# BRIEF:
A verbatim copy of all the data is required, minus any images.

# GIVEN DATA:
○ ○ ○ ○ ○ ○ ○
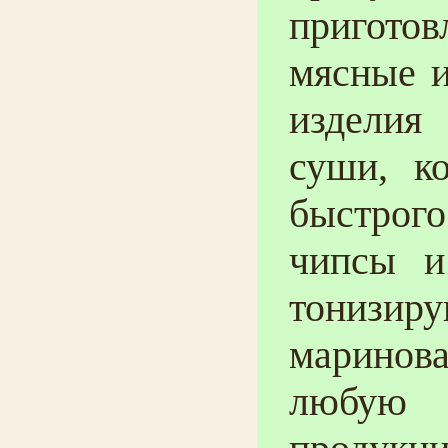
приготов
мясные и
изделия
суши, к
быстрог
чипсы и
тониз
марино
любую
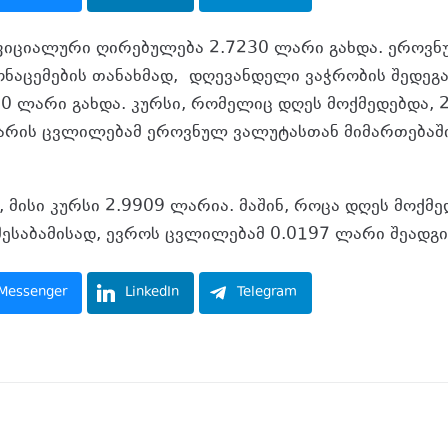
იციალური ღირებულება 2.7230 ლარი გახდა. ეროვნუ
ონაცემების თანახმად, დღევანდელი ვაჭრობის შედეგ
0 ლარი გახდა. კურსი, რომელიც დღეს მოქმედებდა, 
არის ცვლილებამ ეროვნულ ვალუტასთან მიმართებაშ
, მისი კურსი 2.9909 ლარია. მაშინ, როცა დღეს მოქმე
შესაბამისად, ევროს ცვლილებამ 0.0197 ლარი შეადგი
Messenger
LinkedIn
Telegram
○ ○ ○ ○ ○ ○ ○
# EXPECTED ANSWER:
приготов
мясные и
изделия
суши, к
быстрог
чипсы и
тониз
марино
любую
იციალური ღირებულება 2.7230 ლარი გახდა. ეროვნუ
ონაცემების თანახმად, დღევანდელი ვაჭრობის შედეგ
0 ლარი გახდა. კურსი, რომელიც დღეს მოქმედებდა, 
არის ცვლილებამ ეროვნულ ვალუტასთან მიმართებაშ
, მისი კურსი 2.9909 ლარია. მაშინ, როცა დღეს მოქმე
შესაბამისად, ევროს ცვლილებამ 0.0197 ლარი შეადგი
Messenger
LinkedIn
Telegram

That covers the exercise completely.